A un certo punto mi capitava regolarmente d'andare in crisi. Mi riferisco a quando collaboravo con una guida vinicola - una delle maggiori, la maggiore. Arrivava talvolta il momento in cui mi trovavo - come dire - emarginato all'interno del panel degli assaggiatori. Dal punto di vista strettamente numerico, dovrei dire minoritario, ma il termine corretto è emarginato, e questo senza che gli altri componenti del gruppo d'assaggio avesse alcun intendo discriminatorio nei miei confronti, ed anzi vi era - e a distanza di anni ancora vi è - stima e simpatia reciproca.
A cos'era dunque dovuta la mia marginalità? Era dovuta alla materia. Ecco, questo, materia, è il termine che più mi mette in difficoltà quando si parla di vino.
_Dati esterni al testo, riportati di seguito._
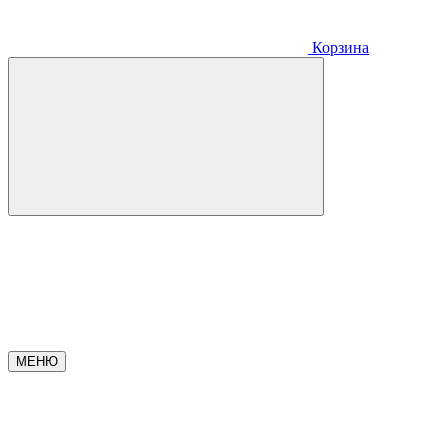
Корзина
МЕНЮ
Accadeva cioè che s'arrivasse, a un certo punto delle lunghe giornate d'assaggi, al momento d'affrontare certi vini dal frutto densissimo e dal tannino graffiante che copriva il frutto e a tratti col rovere in rilievo, pure coprente, e con l'alcol che affaticava il palato già provato dalla tannicità. Vini di buona mano enologica, certo, ma che mai e poi mai mi sarei sognato di stappare in tavola la sera, a cena. E dunque finivo per assegnar loro un punteggio intorno ai 75 centesimi, mentre dagli altri del gruppo arrivavano gli 88 o i 90 e passa. Quando spiegavo che per me più di 75 non valevano, perché, appunto, insopportabili a tavola, mi si obiettava: "Ma c'è materia". Intendendo con questo che vi erano polpa, concentrazione, muscolarità.
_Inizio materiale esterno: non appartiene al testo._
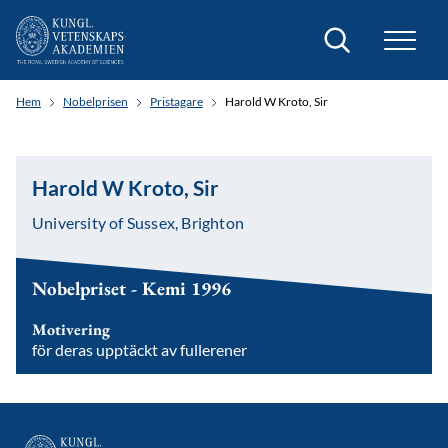
Sök
Hem
Nobelprisen
Pristagare
Harold W Kroto, Sir
Harold W Kroto, Sir
University of Sussex, Brighton
Nobelpriset - Kemi 1996
Motivering
för deras upptäckt av fullerener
Ecco, se questo è il vino della materia, io ero e sono per il vino dell'antimateria. E non voglio certamente dire che vagheggio vinelli scipiti dalla sostanza d'un ectoplasma. Nossignori. Cerco equilibrio, finezza. E beva. Anche un vino polputo puà sfoggiare equilibrio straordinario, perché no? Ma dev'esserci, appunto, finezza, ché altrimenti è solo palestra.
Di fronte alla matericità fine a se stessa, mi tengo la mia antimateria, e me la bevo.
Pezzo stupendo. Condivisibile dalla prima riga all' ultima.